Reputation: 970
What is the preferred way of determining if a string contains non-Roman/non-English (e.g., ないでさ) characters?
Upvotes: 2
Views: 2164
Reputation: 263479
You could use regex/grep to check for hex values of characters outside the range of printable ASCII characters:
x <- 'ないでさ'
grep( "[^\x20-\x7F]",x )
#[1] 1
grep( "[^\x20-\x7F]","Normal text" )
#integer(0)
If you wanted to allow the non-printing ("control") character to be considered "English", you could extend the range of the character class in hte first argument to grep
to start with "\x01". See ?regex
for more information on using character class argumets. See ?Quotes
for more information about how to specify characters as Unicode, hexadecimal, or octal values.
The R.oo package has conversion functions that may be useful:
library(R.oo)
?intToChar
?charToInt
The fact that Henrik Bengtsson saw fit to include these in his package says to me that there is no a handy method to do this in base/default R. He's a long-time useR/guRu.
Seeing the other answer prompted this effort which seems straight-forward:
> is.na( iconv( c(x, "OrdinaryASCII") , "", "ASCII") )
[1] TRUE FALSE
Upvotes: 7
Reputation: 2884
You could determine if string contains non-Latin/non-ASCII characters with iconv
and grep
# My example, because you didn't add your data
characters <- c("ないでさ, satisfação, катынь, Work, Awareness, Potential, für")

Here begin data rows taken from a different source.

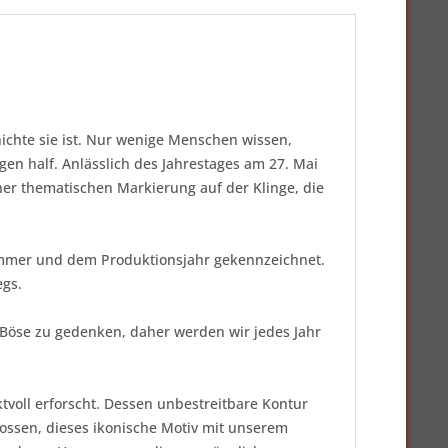
ichte sie ist. Nur wenige Menschen wissen,
en half. Anlässlich des Jahrestages am 27. Mai
ner thematischen Markierung auf der Klinge, die
ummer und dem Produktionsjahr gekennzeichnet.
egs.
 Böse zu gedenken, daher werden wir jedes Jahr
voll erforscht. Dessen unbestreitbare Kontur
lossen, dieses ikonische Motiv mit unserem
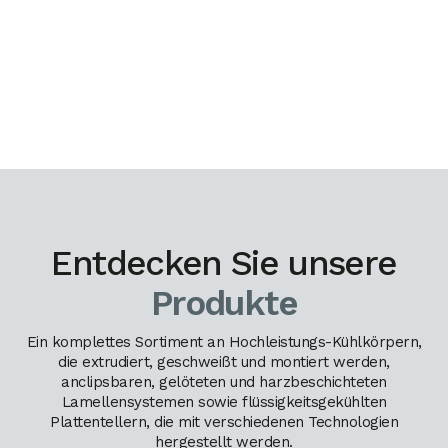
Entdecken Sie unsere
Produkte
Ein komplettes Sortiment an Hochleistungs-Kühlkörpern,
die extrudiert, geschweißt und montiert werden,
anclipsbaren, gelöteten und harzbeschichteten
Lamellensystemen sowie flüssigkeitsgekühlten
Plattentellern, die mit verschiedenen Technologien
hergestellt werden.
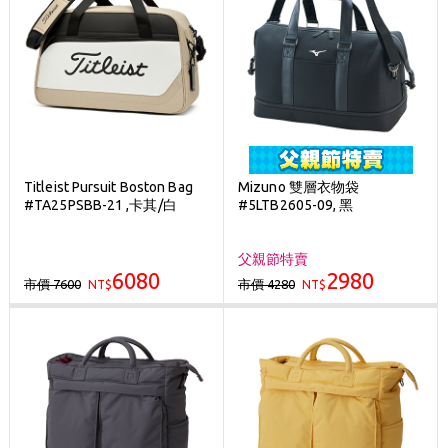
Titleist Pursuit Boston Bag
Mizuno 雙層衣物袋
#TA25PSBB-21 ,卡其/白
#5LTB2605-09, 黑
父親節特賣
6080
2980
市價 7600
市價 4280
NT$
NT$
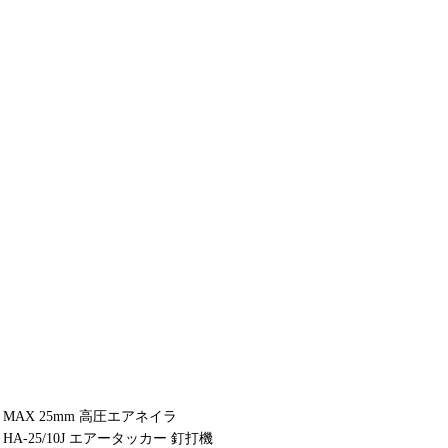
MAX 25mm 高圧エアネイラ
HA-25/10J エアータッカー 釘打機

# First you convert string to vector of words
characters.unlist <- unlist(strsplit(characters, split=", "))
# Then find indices of words with non-ASCII characters using ICONV
characters.non.ASCII <- grep("characters.unlist", iconv(characters.unlist, "latin1", "ASCII", sub="characters.unlist"))

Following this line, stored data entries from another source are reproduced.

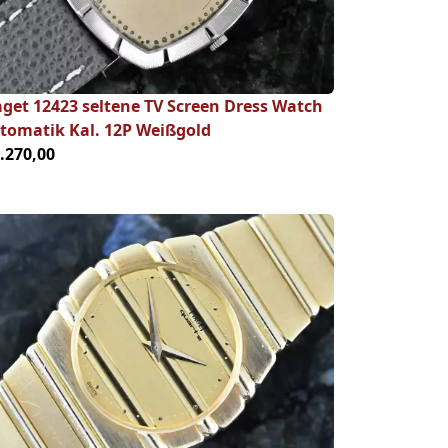
aget 12423 seltene TV Screen Dress Watch
tomatik Kal. 12P Weißgold
4.270,00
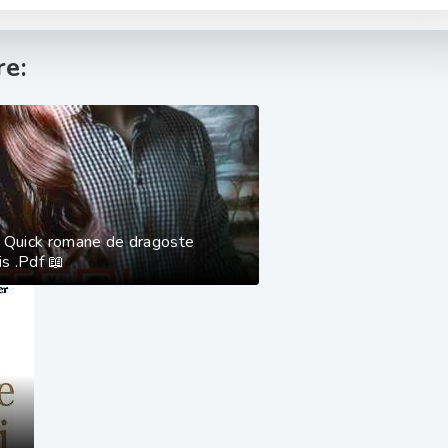
e:
 Quick romane de dragoste
is .Pdf 📖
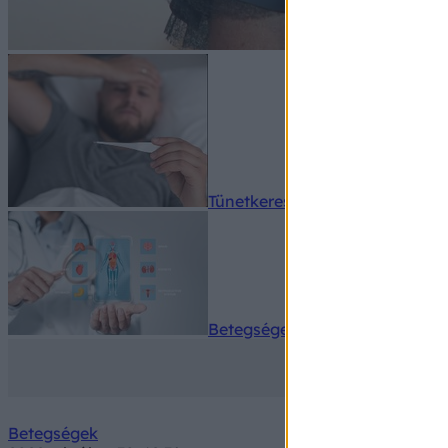
Tünetkereső
Betegségek A-Z
Betegségek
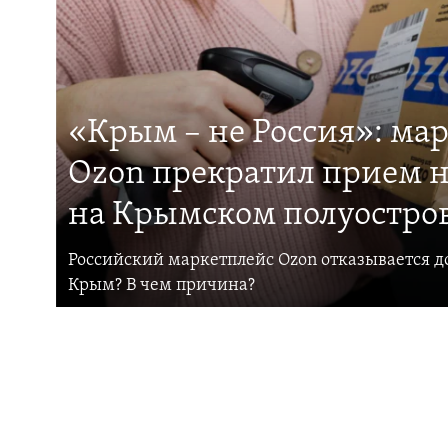
«Крым – не Россия»: ма
Ozon прекратил прием н
на Крымском полуостро
Российский маркетплейс Ozon отказывается до
Крым? В чем причина?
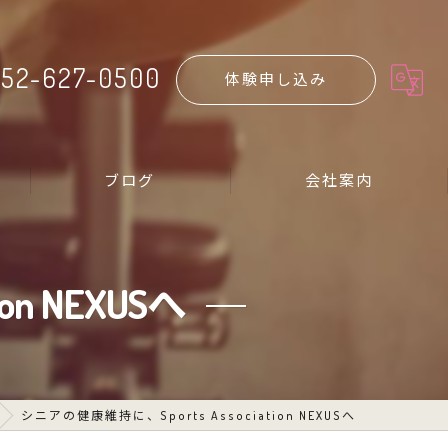
52-627-0500
体験申し込み
ブログ
会社案内
n NEXUSへ
シニアの健康維持に、Sports Association NEXUSへ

# subset original vector of words to exclude words with non-ASCII characters
data <- characters.unlist[-characters.non.ASCII]
# convert vector back to a string
dat.1 <- paste(data, collapse = ", ")
# Now if you run
characters.non.ASCII
[1] 1 2 3 7
That means that the first, second, third and seventh indices are non-ASCII characters, in my case 1, 2, 3 and 7 correspond to: "ないでさ, satisfação, катынь and für.
You could also run
dat.1 #and the output will be all ASCII charaters
[1] "Work, Awareness, Potential"
Upvotes: 5